Tahanan kemudian ditelanjangi lagi seluruhnya, kecuali selembar kain cawat yang diijinkan bagi orang Yahudi. Penyaliban dimulai. Kepada Yesus ditawarkan anggur campur mur, semacam analgesik, pemati rasa sakit. Ia menolak minuman itu. Simon diperintahkan meletakkan patibulum di lantai, dan Yesus cepat2 didorong terlentang ke belakang, dengan pundakNya menekan pada kayu itu.

Serdadu itu pun meraba2, mencari dan merasakan lekuk cekung di depan pergelangan tangan. Ia palu tembuskan paku besar, persegi empat besi cor, melewati pergelanganNya dan ke dalam kayu. Segera ia pindah ke sisi satunya, dan mengulang tindakan itu. Cukup berhati2 agar tidak kelewat meregangkan tangan2Nya, masih membiarkan sedikit lenturan dan ruang gerak.

Kemudian patibulum ini diangkat dan ditempatkan di bagian atas stipes, dan titulus yang bertuliskan "Yesus, orang Nazaret, Raja orang Yahudi" dipakukan pada tempatnya.

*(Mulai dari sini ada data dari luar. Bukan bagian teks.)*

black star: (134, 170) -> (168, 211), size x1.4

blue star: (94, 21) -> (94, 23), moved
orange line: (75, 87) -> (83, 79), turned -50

Kaki kiri didorong ke belakang menekan kaki kanan. Dengan kedua kaki diluruskan, semua jari2 menghadap ke bawah. Sebatang besi cor besar dipakukan menembus lengkung telapak kaki, membiarkan lutut kaki masih melentur sedikit. Korban pun selesailah tersalib.

Di atas Salib

Saat Yesus perlahan mulai menggelantung ke bawah, dan dengan makin tambahnya beban pada paku2 di pergelangan tangan, rasa sakit tak terperikan. Teramat menusuk, menjalar lewat semua jari2 dan melalui lengan dan tangan, untuk kemudian meledak dahsyat di otak. Paku2 di pergelangan tangan menyebabkan tekanan pada saraf2 median, kelompok besar kumpulan saraf2 yang melintasi pertengahan pergelangan dan telapak tangan.

Ketika Ia mendorong diriNya ke atas untuk menghindari siksaan yang berlanjut ini, Ia meletakkan seluruh beban beratNya pada paku yang menembusi kakinya. Lagi2 ada arus gelombang rasa sakit dan nyeri luar biasa saat paku itu merobek saraf2 yang ada di antara tulang2 metatarsal kakiNya.

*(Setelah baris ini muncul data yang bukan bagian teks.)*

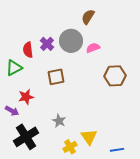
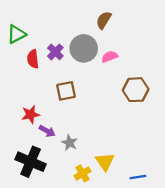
green triangle: (14, 68) -> (16, 34), moved
purple arrow: (12, 111) -> (47, 131), moved
black cross: (26, 137) -> (31, 162), turned -35

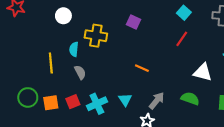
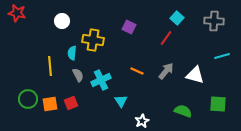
red line: (182, 39) -> (166, 38), moved
green semicircle: (190, 99) -> (183, 111), moved
gray arrow: (157, 101) -> (166, 71), moved
cyan cross: (97, 104) -> (101, 80), moved

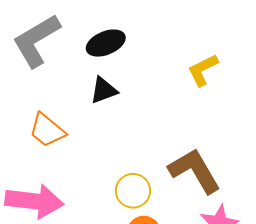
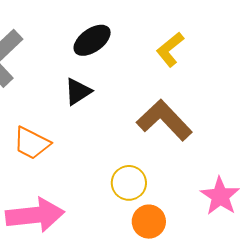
black ellipse: (106, 43) -> (92, 40), moved
brown L-shape: (195, 171) -> (164, 120), moved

Tepat pada saat ini, terjadilah fenomena lainnya. Ketika tangan2 kelewat lelah, gelombang2 besar kram/kejang menerpa semua otot2, seakan mengikatnya dalam rasa sakit teramat dalam yang berdenyut2. Akibat tibanya serangan kram ini, mustahillah untuk mendorong menegakkan diriNya.

Begitu tergantung lagi pada tangan2Nya, otot2 pektoral, yaitu otot2 besar di rongga dada, dilumpuhkan. Akibatnya, otot2 antarkostal, yaitu otot2 kecil di antara tulang2 iga, tidak mampu berfungsi. Udara bisa dihirup masuk, tapi tak bisa dihembuskan keluar. Yesus bergumul untuk menegakkan diri hanya sekedar untuk mendapatkan sesaat nafas pendek. Akhirnya, tingkat karbon dioksida naik dalam paru2 dan dalam aliran darah di tubuh, dan sebagian dari serangan kram menghilang.

Kata-kata Terakhir

Secara tak teratur, Ia masih mampu mendorong menegakkan badanNya untuk bernafas. Pastilah di antara sela2 waktu ini Ia mengucapkan ketujuh kalimat2 singkat yang telah direkam Alkitab.

Pertama - saat melihat serdadu2 Romawi yang melemparkan dadu2 memperebutkan selembar jubahnya yang tak berjahit itu: "Bapa, ampunilah mereka, karena mereka tak tahu apa yang mereka kerjakan."

Kedua - kepada penjahat yang bertobat: "...sesungguhnya hari ini juga engkau akan ada bersama-sama Aku di dalam Firdaus."

Ketiga - memandangi Maria ibuNya, Ia berkata: "Ibu, inilah anakmu!" Lalu, berbalik melihat remaja Yohanes yang ketakutan dan dipenuhi kepiluan, murid kesayanganNya, Ia berkata: "Inilah ibumu!"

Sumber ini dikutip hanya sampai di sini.